#### [WORK TASK]
Output the span of lines from the one that contains "新着・キャンペーン情報 (324, 2450)" through the end of the records, inclusive, exactly as written and free of pictures.

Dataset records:
※
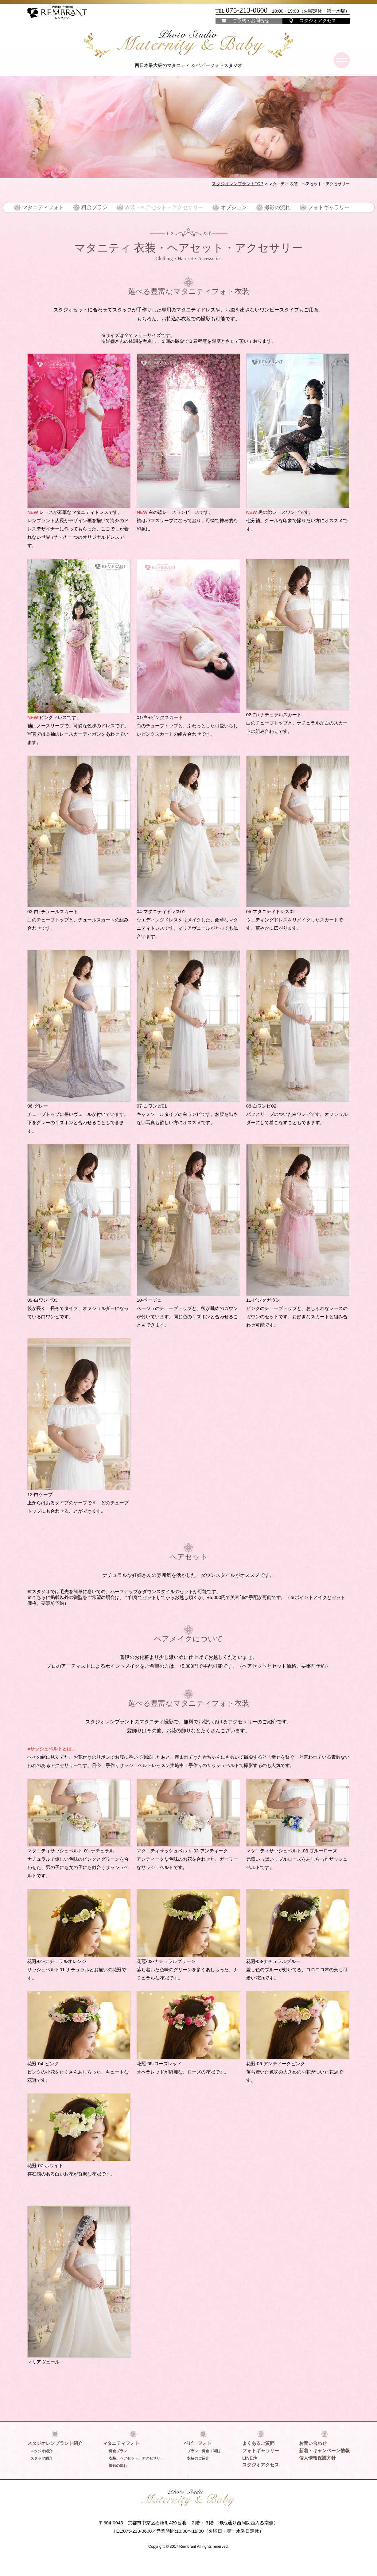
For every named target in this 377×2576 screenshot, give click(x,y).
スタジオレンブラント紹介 (55, 2442)
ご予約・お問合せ (250, 20)
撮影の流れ (273, 207)
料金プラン (98, 207)
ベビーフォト (198, 2442)
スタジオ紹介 (41, 2451)
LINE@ (249, 2457)
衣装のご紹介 (198, 2458)
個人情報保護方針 (317, 2457)
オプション (231, 207)
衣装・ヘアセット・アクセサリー (165, 207)
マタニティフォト (48, 207)
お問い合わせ (313, 2442)
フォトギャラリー (323, 207)
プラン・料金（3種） (204, 2451)
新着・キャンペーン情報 (324, 2450)
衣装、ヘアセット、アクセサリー (136, 2458)
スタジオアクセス (317, 20)
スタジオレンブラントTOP (239, 184)
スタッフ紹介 (41, 2458)
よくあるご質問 (258, 2442)
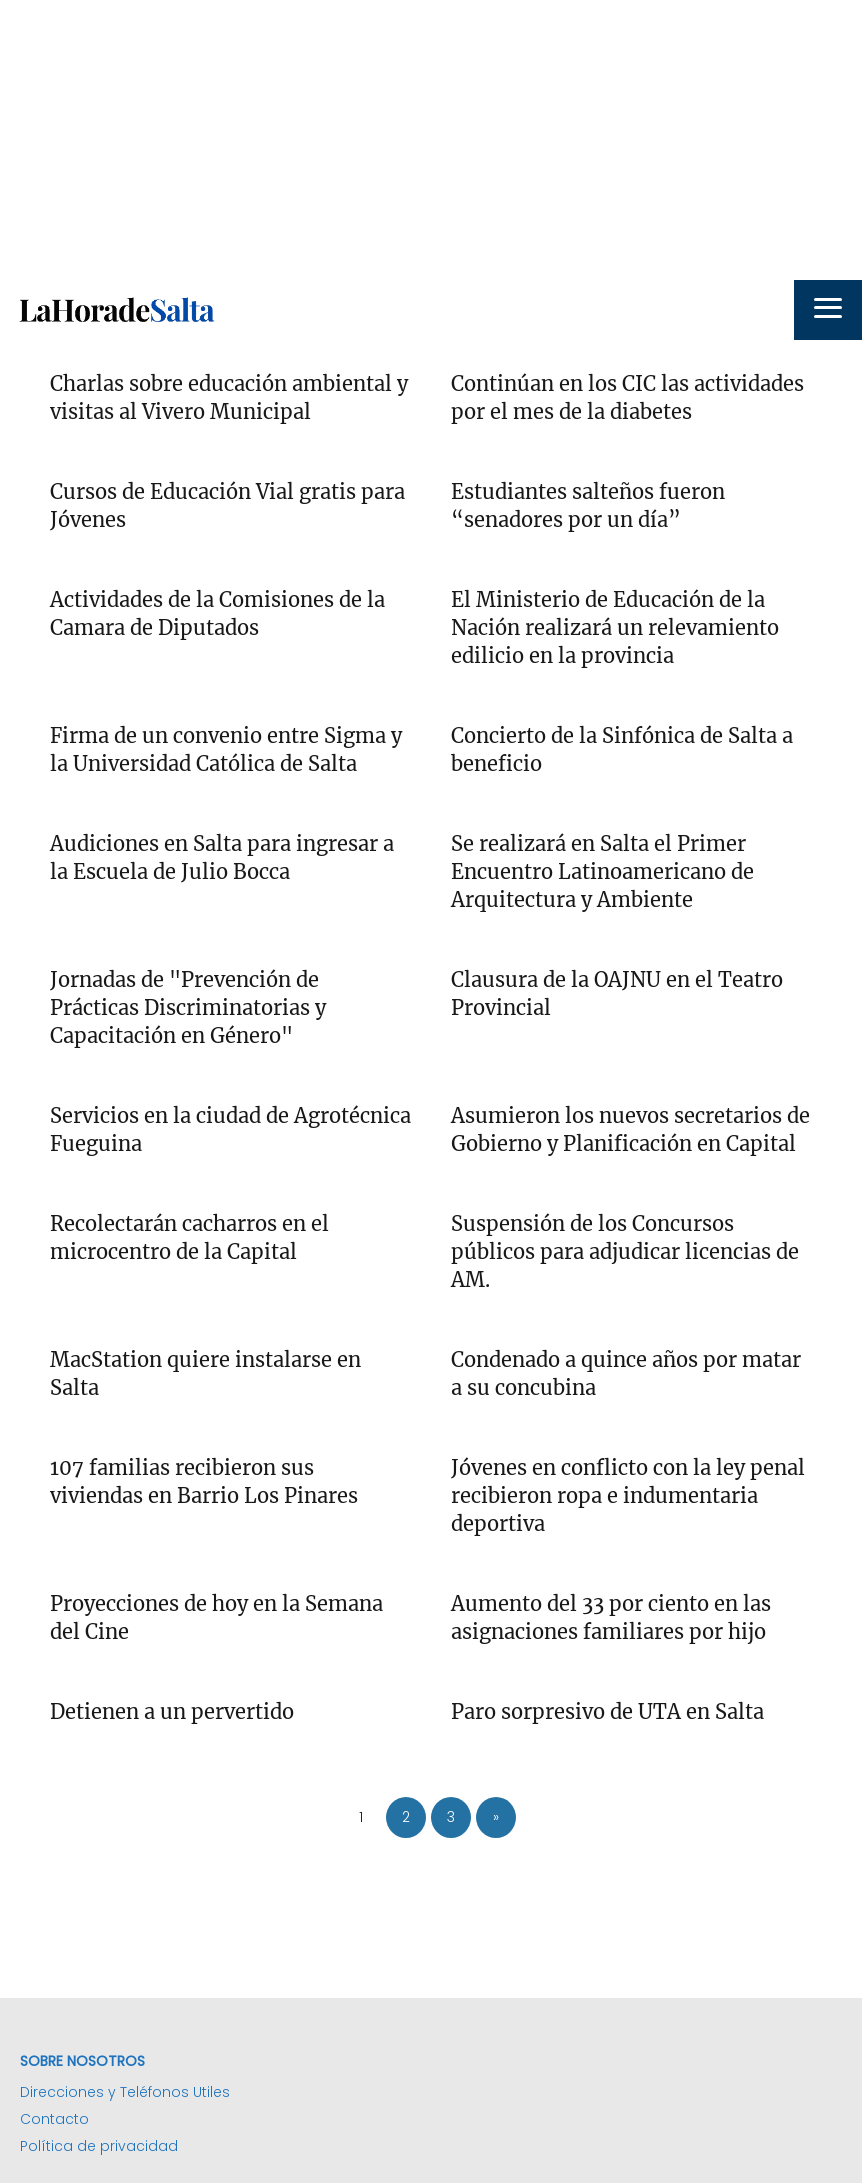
※
#### [RESPONSE]
新着・キャンペーン情報 (324, 2450)
衣装、ヘアセット、アクセサリー (136, 2458)
スタジオアクセス (317, 20)
スタジオレンブラントTOP (239, 184)
スタッフ紹介 (41, 2458)
よくあるご質問 (258, 2442)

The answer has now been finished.